Problem details
Using the data below, return every line that holds the word "Монтаж".
Provided data: Begin
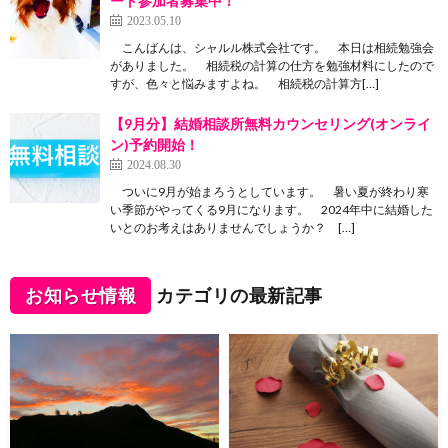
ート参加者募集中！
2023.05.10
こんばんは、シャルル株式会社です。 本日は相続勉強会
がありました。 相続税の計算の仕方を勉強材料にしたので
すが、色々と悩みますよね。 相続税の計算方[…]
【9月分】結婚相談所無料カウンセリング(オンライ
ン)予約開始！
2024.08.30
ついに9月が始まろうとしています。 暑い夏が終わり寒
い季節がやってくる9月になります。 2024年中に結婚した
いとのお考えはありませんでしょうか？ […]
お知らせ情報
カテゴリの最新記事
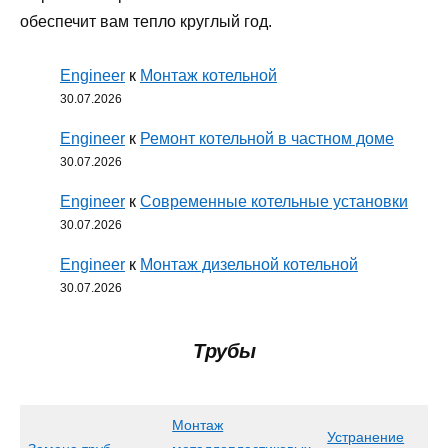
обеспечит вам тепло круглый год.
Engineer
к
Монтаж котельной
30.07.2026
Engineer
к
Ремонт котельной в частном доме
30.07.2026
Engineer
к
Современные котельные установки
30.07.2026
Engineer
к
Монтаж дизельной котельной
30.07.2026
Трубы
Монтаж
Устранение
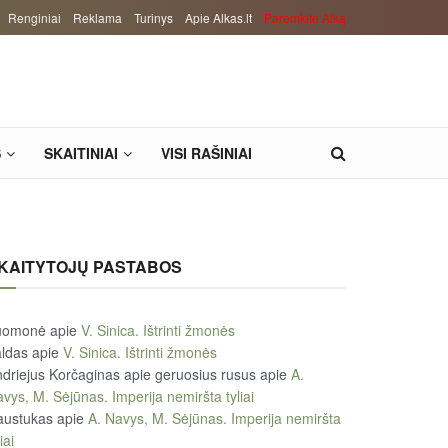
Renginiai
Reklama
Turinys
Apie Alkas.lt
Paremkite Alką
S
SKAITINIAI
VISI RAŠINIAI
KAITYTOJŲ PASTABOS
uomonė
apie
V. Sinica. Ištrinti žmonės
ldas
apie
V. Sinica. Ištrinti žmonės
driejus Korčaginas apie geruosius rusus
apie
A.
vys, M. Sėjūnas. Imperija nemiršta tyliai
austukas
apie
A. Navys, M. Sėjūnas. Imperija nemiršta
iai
Provided data: End
Provided data: Begin
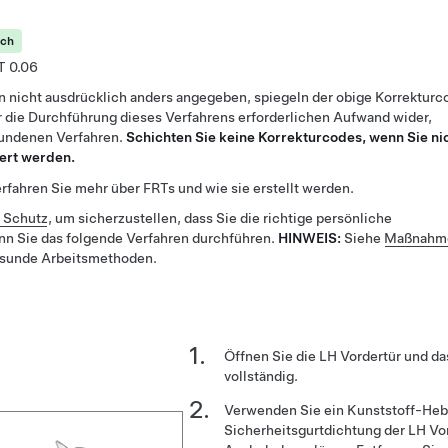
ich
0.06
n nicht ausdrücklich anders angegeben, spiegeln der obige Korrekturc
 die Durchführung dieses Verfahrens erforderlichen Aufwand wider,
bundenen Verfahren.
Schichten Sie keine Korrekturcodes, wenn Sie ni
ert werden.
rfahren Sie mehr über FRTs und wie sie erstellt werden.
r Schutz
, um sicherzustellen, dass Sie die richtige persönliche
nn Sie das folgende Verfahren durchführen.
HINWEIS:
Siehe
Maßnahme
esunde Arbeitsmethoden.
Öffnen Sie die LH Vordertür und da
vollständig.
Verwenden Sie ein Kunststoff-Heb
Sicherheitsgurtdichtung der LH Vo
Provided data: End
Solved problem
Монтаж котельной
Монтаж дизельной котельной
Монтаж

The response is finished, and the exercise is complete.